In the fine-print of Article QQ.E.20, Big Pharma ensured that market exclusivity for biologics is provided either through at least eight years of data protection, or at least five years of data protection with other measures to “deliver a comparable outcome in the market,” As the latter option is problematical, market exclusivity will inevitably extend further by another three years. This means a longer period when monopoly pricing can be exercised by Big Pharma that will raise the price of drugs and take them out of reach for many people in India and even in the 12-menber grouping, for that matter.
India will thus seriously compromise its public health objectives if it chooses to join TPP. It has a well-established legal framework for IPRs and its courts have been active in enforcing this regime, exemplified by the denial of a patent for an anti-cancer drug to a foreign drug major in 2013 as it did not meet the criteria of inventiveness in India’s Patent Act. Such judicial activism has also been manifested in the award of a compulsory licence for the local manufacture of an anti-cancer drug due to the unaffordable prices charged by the global pharma giant that held the patent.

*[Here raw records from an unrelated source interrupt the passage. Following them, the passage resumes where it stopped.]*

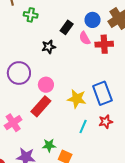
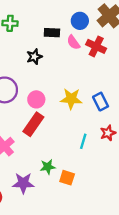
black rectangle: (67, 27) -> (52, 33), turned 64
red cross: (104, 44) -> (96, 46), turned 36
blue rectangle: (102, 93) -> (101, 102), size x0.7
yellow star: (77, 99) -> (71, 99), moved

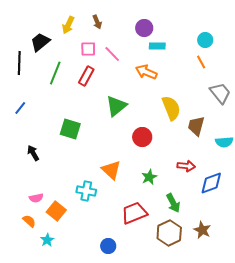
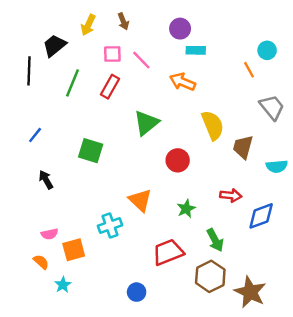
cyan circle: (205, 40) -> (267, 50), moved
blue line: (20, 108) -> (35, 135), moved
cyan cross: (86, 191) -> (110, 226), turned -30
orange square: (56, 211) -> (74, 250), turned 36
brown star: (202, 230) -> (250, 292), moved, size x1.5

Not surprisingly, Big Pharma has for long been up in arms against India’s IPRs and has sought to pressurize the country to dilute some of the rigours of its legislation for drug patents. The United States Trade Representative has listed India under the Priority Watch list for the enforcement of its patent legislation, especially for drugs even though it is Agreement on Trade Related Aspects of Intellectual Property Right-compliant. What better opportunity to make amends under the guise of joining TPP. Compulsory licensing thus is a no-no. So is Section 3(d) of India’s Patent Act, which raises the bar for what is inventive to be granted a patent. These flexibilities provided by WTO’s TRIPS agreement are bound to clash with TPP that has low inventiveness thresholds to be granted patent protection.
India must not buckle under such pressures to weaken its IPR legislation. According to its national policy on IPRs, the right to health is an integral part of the right to life enshrined in the Constitution of India. India is committed to providing its citizens access to affordable medicines, quality healthcare and innovative products and services. The Patents Act as amended in 2005 protects innovation in pharmaceuticals and provides for measures to safeguard public health. India should continue to use the flexibilities available under TRIPS agreement and not compromise on the patent linkage and patent term extensions sought by TPP.
Nonetheless, India shouldn’t desist from efforts to engage with Big Pharma if it entails win-win outcomes that ensure affordable drugs to its people. The US drug major Gilead Sciences Inc introduced tiered pricing, whereby it charges lower prices in India compared to prices in the US. Gilead and nine Indian companies entered into a partnership based on effective IPR protection and licensing to produce an affordable version of a drug for Hepatitis C. India thus has access to patented products at affordable prices while ensuring a decent return for the innovating company. Can’t other US drug majors be persuaded to follow Gilead’s example? India does not need to join the 12-member grouping for such outcomes that further its public health objectives.